Problem details: Below are records; reproduce exactly the lines from the one containing "Better World Fragrance House by Drake." through the end, both included, and only those.
Top of Information given
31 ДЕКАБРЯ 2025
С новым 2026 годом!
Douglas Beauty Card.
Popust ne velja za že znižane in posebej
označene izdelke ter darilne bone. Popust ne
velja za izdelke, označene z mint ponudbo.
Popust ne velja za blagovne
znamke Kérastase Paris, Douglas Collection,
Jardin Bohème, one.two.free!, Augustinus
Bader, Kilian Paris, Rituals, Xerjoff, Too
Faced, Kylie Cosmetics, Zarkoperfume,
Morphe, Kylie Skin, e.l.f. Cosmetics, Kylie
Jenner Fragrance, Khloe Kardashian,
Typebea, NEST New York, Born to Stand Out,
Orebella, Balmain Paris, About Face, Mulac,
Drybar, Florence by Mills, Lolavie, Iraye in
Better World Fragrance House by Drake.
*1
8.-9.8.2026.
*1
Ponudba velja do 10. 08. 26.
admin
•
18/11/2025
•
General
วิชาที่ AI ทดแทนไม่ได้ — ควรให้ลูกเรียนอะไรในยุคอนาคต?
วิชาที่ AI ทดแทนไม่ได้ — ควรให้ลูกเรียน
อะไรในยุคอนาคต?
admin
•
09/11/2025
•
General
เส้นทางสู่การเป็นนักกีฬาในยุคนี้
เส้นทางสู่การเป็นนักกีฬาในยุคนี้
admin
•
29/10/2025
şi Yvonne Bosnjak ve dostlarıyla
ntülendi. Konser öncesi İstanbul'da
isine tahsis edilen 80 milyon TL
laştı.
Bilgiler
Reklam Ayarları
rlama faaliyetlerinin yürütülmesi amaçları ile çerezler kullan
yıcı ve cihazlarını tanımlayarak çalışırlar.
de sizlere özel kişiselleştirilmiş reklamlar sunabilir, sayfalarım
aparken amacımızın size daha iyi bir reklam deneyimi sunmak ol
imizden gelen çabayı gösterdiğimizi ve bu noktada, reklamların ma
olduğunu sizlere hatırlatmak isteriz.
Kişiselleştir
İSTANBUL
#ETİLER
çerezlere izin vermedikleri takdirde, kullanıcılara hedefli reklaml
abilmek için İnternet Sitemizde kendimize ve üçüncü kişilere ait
Bottom of Information given
Result of the exercise:
Better World Fragrance House by Drake.
*1
8.-9.8.2026.
*1
Ponudba velja do 10. 08. 26.
admin
•
18/11/2025
•
General
วิชาที่ AI ทดแทนไม่ได้ — ควรให้ลูกเรียนอะไรในยุคอนาคต?
วิชาที่ AI ทดแทนไม่ได้ — ควรให้ลูกเรียน
อะไรในยุคอนาคต?
admin
•
09/11/2025
•
General
เส้นทางสู่การเป็นนักกีฬาในยุคนี้
เส้นทางสู่การเป็นนักกีฬาในยุคนี้
admin
•
29/10/2025
şi Yvonne Bosnjak ve dostlarıyla
ntülendi. Konser öncesi İstanbul'da
isine tahsis edilen 80 milyon TL
laştı.
Bilgiler
Reklam Ayarları
rlama faaliyetlerinin yürütülmesi amaçları ile çerezler kullan
yıcı ve cihazlarını tanımlayarak çalışırlar.
de sizlere özel kişiselleştirilmiş reklamlar sunabilir, sayfalarım
aparken amacımızın size daha iyi bir reklam deneyimi sunmak ol
imizden gelen çabayı gösterdiğimizi ve bu noktada, reklamların ma
olduğunu sizlere hatırlatmak isteriz.
Kişiselleştir
İSTANBUL
#ETİLER
çerezlere izin vermedikleri takdirde, kullanıcılara hedefli reklaml
abilmek için İnternet Sitemizde kendimize ve üçüncü kişilere ait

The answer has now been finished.